> _Task requirements_
Your response should contain each line of the data that includes "cookies".

─── Source information ───

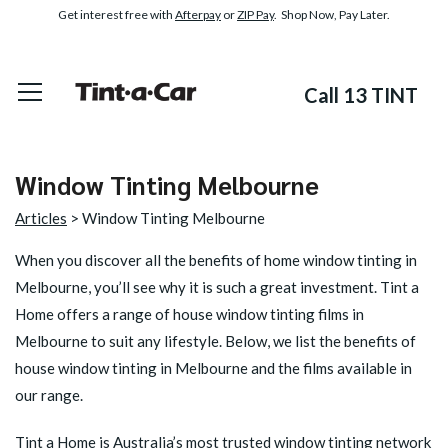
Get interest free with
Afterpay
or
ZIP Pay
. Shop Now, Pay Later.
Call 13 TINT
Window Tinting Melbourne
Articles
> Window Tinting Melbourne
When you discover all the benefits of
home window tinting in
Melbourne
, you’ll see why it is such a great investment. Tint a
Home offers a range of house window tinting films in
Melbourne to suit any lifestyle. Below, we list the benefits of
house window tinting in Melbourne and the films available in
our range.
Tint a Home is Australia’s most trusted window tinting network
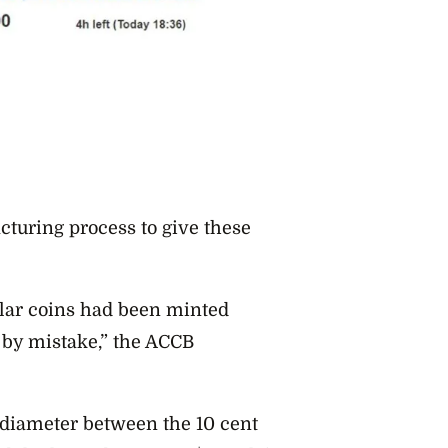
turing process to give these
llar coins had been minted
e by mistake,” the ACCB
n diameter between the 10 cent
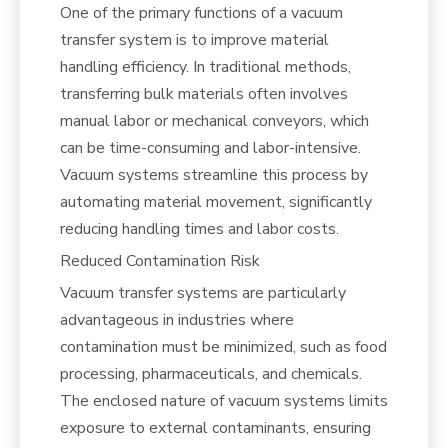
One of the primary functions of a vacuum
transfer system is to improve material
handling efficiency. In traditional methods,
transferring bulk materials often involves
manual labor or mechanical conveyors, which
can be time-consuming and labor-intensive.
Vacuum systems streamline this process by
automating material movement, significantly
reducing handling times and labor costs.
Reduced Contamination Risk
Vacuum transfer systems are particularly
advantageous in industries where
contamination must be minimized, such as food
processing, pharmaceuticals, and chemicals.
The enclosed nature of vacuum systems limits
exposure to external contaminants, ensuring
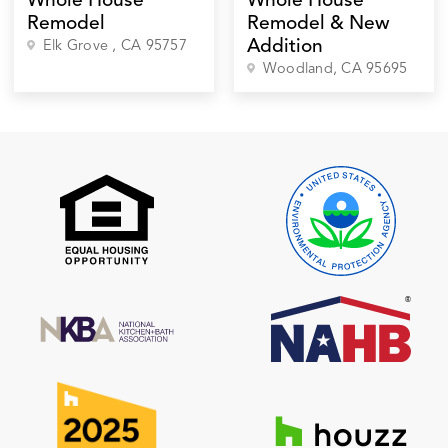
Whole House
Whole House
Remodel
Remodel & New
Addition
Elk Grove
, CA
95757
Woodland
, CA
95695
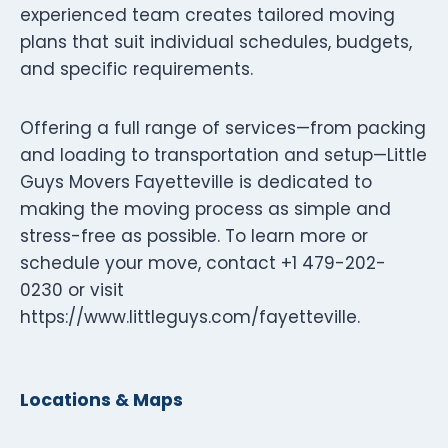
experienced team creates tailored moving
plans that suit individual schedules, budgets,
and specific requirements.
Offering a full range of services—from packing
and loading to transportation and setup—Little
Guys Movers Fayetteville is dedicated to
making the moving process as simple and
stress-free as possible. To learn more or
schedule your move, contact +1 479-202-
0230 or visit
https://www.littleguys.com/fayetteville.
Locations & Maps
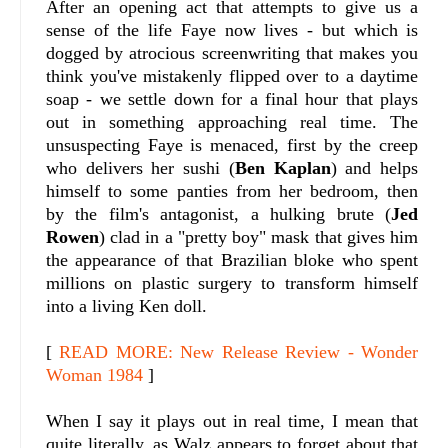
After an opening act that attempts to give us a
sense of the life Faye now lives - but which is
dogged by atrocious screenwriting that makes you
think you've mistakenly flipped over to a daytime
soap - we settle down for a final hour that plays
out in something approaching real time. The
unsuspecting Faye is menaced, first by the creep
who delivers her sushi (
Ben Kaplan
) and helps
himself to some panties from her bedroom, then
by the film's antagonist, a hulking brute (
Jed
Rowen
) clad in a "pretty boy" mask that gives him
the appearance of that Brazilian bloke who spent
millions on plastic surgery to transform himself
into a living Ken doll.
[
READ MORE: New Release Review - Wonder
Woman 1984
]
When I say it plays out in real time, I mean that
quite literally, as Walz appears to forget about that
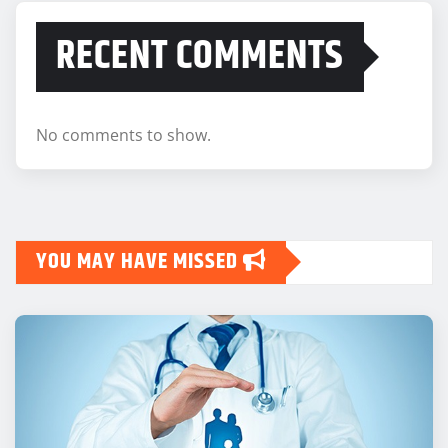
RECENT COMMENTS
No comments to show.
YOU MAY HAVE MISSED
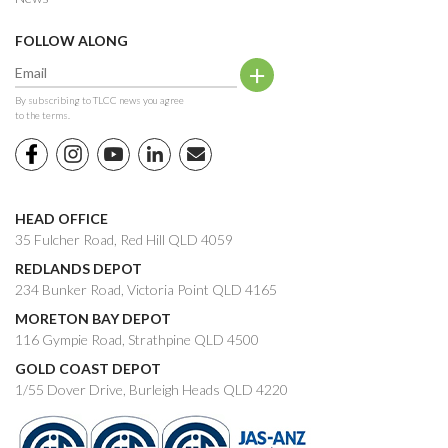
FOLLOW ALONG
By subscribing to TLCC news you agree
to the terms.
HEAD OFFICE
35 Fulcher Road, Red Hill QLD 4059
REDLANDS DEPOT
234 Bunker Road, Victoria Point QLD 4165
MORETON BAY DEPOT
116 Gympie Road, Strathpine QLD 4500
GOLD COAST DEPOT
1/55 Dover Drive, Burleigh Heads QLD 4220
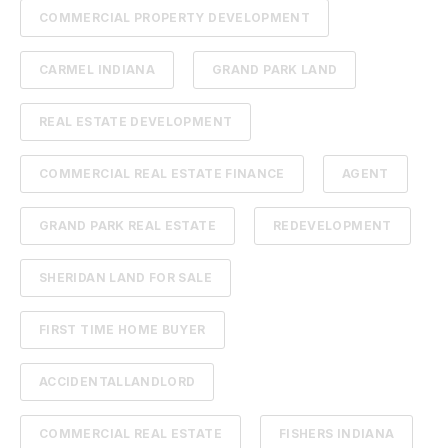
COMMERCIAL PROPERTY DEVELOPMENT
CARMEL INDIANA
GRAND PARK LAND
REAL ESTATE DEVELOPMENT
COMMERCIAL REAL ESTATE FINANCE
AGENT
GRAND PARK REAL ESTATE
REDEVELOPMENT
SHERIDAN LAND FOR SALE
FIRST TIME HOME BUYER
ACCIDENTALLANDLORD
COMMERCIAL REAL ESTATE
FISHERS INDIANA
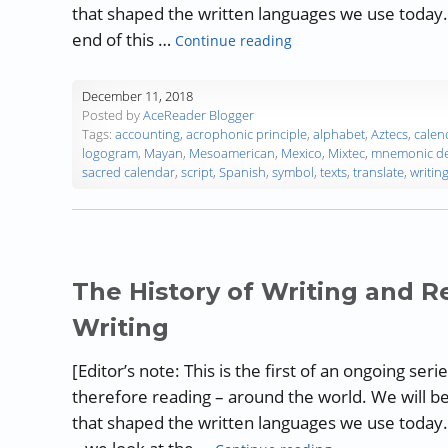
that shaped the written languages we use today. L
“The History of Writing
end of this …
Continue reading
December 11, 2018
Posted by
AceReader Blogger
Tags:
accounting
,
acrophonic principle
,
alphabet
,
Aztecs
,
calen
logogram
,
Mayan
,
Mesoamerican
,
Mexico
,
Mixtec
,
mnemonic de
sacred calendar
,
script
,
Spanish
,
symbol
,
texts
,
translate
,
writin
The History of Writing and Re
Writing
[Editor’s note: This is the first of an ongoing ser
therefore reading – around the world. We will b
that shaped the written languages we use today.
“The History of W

───
─── Source information ───

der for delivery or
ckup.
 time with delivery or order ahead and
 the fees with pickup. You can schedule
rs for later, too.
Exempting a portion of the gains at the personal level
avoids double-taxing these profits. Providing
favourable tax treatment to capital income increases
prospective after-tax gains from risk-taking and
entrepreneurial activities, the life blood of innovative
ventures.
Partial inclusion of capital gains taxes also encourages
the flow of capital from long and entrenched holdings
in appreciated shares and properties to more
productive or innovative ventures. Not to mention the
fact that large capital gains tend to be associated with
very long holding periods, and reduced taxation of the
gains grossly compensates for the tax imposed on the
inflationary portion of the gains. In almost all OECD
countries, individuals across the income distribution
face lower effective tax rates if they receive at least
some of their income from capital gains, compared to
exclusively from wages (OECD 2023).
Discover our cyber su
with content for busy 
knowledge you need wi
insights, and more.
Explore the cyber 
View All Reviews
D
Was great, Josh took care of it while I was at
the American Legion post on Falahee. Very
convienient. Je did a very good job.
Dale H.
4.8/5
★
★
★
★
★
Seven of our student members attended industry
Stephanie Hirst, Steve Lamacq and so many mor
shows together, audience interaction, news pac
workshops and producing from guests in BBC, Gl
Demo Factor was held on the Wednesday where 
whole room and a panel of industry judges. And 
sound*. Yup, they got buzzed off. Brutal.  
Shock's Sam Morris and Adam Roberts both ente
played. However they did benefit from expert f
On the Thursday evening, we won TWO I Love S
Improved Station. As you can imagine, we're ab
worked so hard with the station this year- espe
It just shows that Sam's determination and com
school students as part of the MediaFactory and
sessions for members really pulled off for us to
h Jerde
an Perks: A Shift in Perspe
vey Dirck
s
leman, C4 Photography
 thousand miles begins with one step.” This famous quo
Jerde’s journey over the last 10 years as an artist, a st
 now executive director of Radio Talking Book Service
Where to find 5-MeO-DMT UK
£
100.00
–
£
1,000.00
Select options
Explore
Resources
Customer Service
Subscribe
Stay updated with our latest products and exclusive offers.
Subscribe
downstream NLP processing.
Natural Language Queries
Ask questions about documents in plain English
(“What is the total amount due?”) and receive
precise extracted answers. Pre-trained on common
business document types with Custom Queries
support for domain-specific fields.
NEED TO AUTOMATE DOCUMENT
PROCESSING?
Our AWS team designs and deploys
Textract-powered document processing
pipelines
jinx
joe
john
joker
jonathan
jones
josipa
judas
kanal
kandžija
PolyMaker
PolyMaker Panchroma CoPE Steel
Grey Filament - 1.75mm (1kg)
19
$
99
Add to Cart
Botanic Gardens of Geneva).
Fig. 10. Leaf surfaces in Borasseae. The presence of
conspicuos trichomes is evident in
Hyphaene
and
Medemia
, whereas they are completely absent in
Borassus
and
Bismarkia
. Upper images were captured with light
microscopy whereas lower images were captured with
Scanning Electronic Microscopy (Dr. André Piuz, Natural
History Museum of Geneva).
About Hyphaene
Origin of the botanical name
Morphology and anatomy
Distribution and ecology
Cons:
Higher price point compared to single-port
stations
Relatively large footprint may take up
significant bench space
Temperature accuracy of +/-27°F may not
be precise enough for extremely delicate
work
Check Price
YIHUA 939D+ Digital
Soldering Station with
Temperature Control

───
─── Source information ───

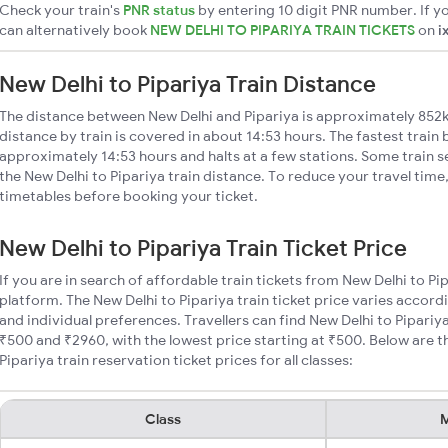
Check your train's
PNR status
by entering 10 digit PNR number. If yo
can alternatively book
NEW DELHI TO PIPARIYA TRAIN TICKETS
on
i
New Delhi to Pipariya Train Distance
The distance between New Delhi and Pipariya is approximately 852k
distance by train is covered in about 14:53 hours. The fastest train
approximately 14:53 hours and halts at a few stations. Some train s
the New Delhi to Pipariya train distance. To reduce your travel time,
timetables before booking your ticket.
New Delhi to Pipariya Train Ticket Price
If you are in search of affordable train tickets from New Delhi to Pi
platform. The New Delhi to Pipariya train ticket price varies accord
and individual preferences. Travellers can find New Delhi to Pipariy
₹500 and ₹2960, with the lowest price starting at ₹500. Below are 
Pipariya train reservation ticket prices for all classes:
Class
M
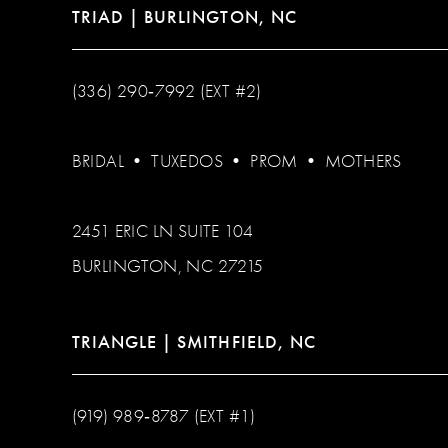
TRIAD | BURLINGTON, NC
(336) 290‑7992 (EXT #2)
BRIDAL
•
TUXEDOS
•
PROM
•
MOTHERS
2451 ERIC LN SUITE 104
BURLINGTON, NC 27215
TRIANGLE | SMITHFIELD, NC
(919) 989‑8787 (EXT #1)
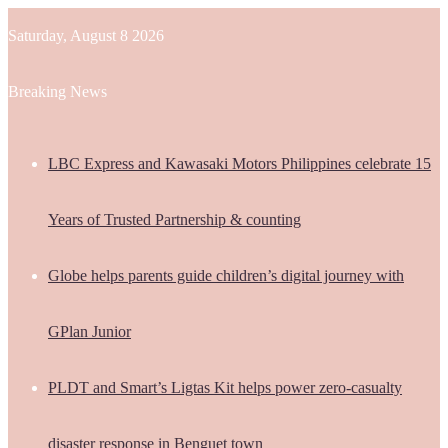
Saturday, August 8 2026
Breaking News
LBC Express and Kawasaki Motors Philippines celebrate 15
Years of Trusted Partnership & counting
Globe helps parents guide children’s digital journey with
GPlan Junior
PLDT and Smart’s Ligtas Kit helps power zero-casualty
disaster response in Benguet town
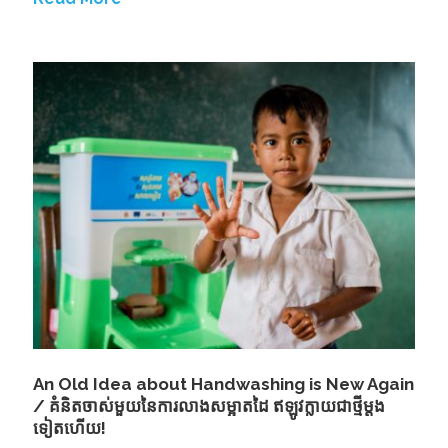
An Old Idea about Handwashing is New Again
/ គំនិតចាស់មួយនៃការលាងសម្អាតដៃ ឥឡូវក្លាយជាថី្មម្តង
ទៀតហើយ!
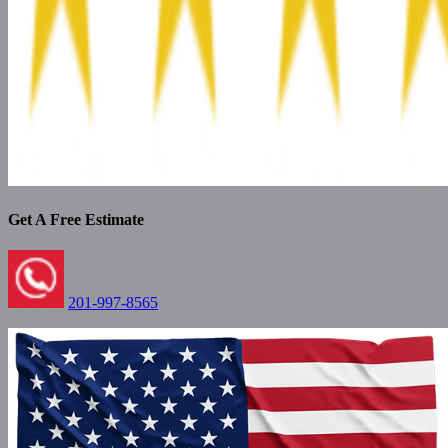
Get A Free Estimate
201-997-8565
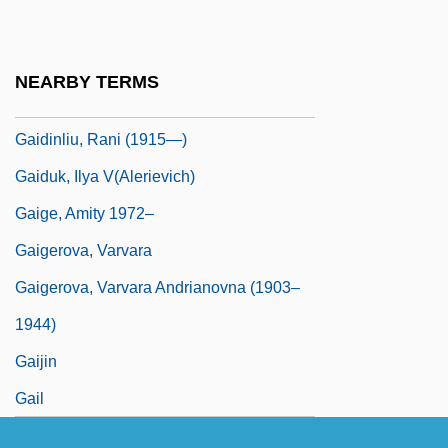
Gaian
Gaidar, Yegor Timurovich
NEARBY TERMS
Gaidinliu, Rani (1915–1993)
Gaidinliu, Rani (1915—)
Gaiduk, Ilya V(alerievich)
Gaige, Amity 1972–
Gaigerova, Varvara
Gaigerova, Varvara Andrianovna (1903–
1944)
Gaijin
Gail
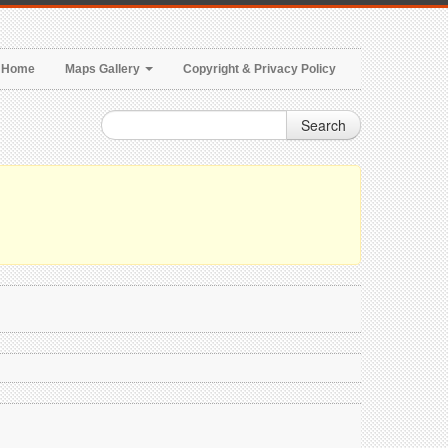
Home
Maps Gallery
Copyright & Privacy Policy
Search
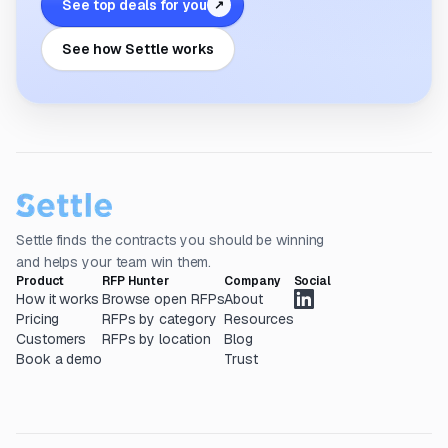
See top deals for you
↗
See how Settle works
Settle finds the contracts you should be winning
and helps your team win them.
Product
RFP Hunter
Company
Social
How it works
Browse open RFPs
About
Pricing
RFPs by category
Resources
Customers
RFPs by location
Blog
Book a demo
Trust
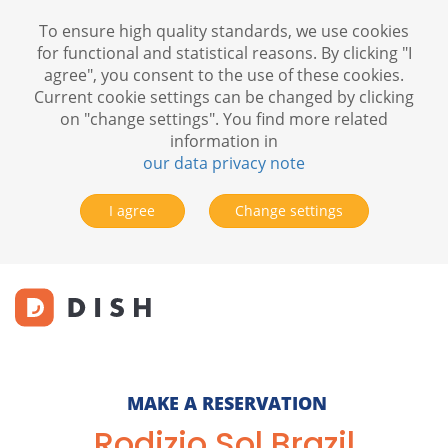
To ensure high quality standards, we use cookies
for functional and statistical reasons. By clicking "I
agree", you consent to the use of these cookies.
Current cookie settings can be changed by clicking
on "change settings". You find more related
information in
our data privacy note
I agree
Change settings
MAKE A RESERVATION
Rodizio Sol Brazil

───

> _Response area_
To ensure high quality standards, we use cookies
agree", you consent to the use of these cookies.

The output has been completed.